Tokenization

#nlp #ai #abotwrotethis

When you build an NLP pipeline—whether for sentiment analysis, chatbots, or translation—the very first step is always the same: tokenization. In plain words, tokenization dices raw text into smaller, consistent chunks that a model can count, index, and learn from.

1 What is a Token?

Think of tokens as the LEGO® bricks of language.

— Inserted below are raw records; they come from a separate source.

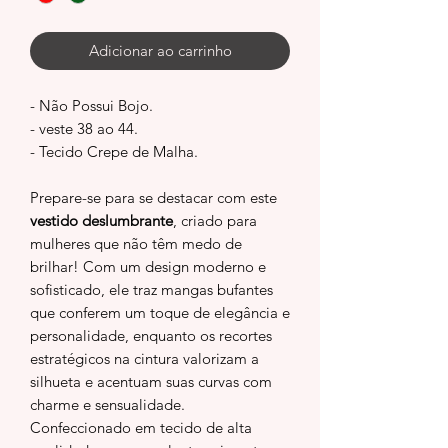
Adicionar ao carrinho
- Não Possui Bojo.
- veste 38 ao 44.
- Tecido Crepe de Malha.
Prepare-se para se destacar com este
vestido deslumbrante
, criado para
mulheres que não têm medo de
brilhar! Com um design moderno e
sofisticado, ele traz mangas bufantes
que conferem um toque de elegância e
personalidade, enquanto os recortes
estratégicos na cintura valorizam a
silhueta e acentuam suas curvas com
charme e sensualidade.
Confeccionado em tecido de alta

They can be as big as a whole word or as tiny as a single character, depending on how you slice them.

Sentence: "IBM taught me tokenization."
Possible tokens: ["IBM", "taught", "me", "tokenization"]

Different models expect different brick sizes, so choosing the right tokenizer is strategic.

2 Why Tokenization Matters

Sentiment analysis: detect “good” vs “bad”.
Text generation: decide what piece comes next.
Search engines: match “running” with “run”.

Without tokenization, your neural net sees text as a long, unreadable string of bytes—hardly the recipe for comprehension.

3 The Three Classical Approaches

Method	How It Works	When to Use	Watch‑outs
Word‑based	Splits on whitespace & punctuation	Quick prototypes, rule‑based systems	Huge vocabulary, OOV* explosion
Character‑based	Every character is a token	Morphologically rich languages, misspellings	Longer sequences, less semantic punch
Sub‑word	Keeps common words whole, chops rare ones into pieces	State‑of‑the‑art transformers (BERT, GPT‑x)	More complex training & merges

*OOV = out‑of‑vocabulary words

4 A Closer Look at Sub‑word Algorithms

WordPiece (BERT) Greedy merges: start with characters, repeatedly join pairs that boost likelihood.

   from transformers import BertTokenizer
   tok = BertTokenizer.from_pretrained("bert-base-uncased")
   print(tok.tokenize("tokenization lovers"))  
   # ['token', '##ization', 'lovers']

Unigram (XLNet, SentencePiece) Vocabulary pruning: begin with many candidates, drop the least useful until a target size is reached.
SentencePiece Language‑agnostic: trains directly on raw text, treats spaces as tokens, so no pre‑tokenization needed.

5 Tokenization + Indexing in PyTorch

from torchtext.data.utils import get_tokenizer
from torchtext.vocab import build_vocab_from_iterator

sentences = ["Life is short", "Tokenization is powerful"]
tokenizer = get_tokenizer("basic_english")

def yield_tokens(data_iter):
    for text in data_iter:
        yield tokenizer(text)

vocab = build_vocab_from_iterator(yield_tokens(sentences),
                                  specials=["<unk>", "<bos>", "<eos>", "<pad>"])
vocab.set_default_index(vocab["<unk>"])

tokens = tokenizer(sentences[0])          # ['life', 'is', 'short']
indices = vocab(tokens)                   # [5, 6, 7]  (example output)

# Add special tokens + padding
max_len = 6
padded = ["<bos>"] + tokens + ["<eos>"]
padded += ["<pad>"] * (max_len - len(padded))

Why it matters: Models operate on integers, not strings. torchtext lets you jump from raw text to GPU‑ready tensors in three lines.

6 Special Tokens Cheat‑Sheet

Token	Purpose
`<bos>`	Beginning of sentence
`<eos>`	End of sentence
`<pad>`	Sequence padding
`<unk>`	Unknown / rare word

Adding them makes batching cleaner and generation deterministic.

7 Key Takeaways

Tokenization is non‑negotiable—mis‑tokenize and your downstream model will stumble.
Choose by trade‑off: word‑level (semantic clarity) vs character‑level (tiny vocab) vs sub‑word (best of both, extra complexity).
Modern transformers ♥ sub‑word algorithms such as WordPiece, Unigram, and SentencePiece.
Indexing turns tokens into numbers; libraries like torchtext, spaCy, and transformers automate the grunt work.
Special tokens (<bos>, <eos>, etc.) keep sequence models from losing their place.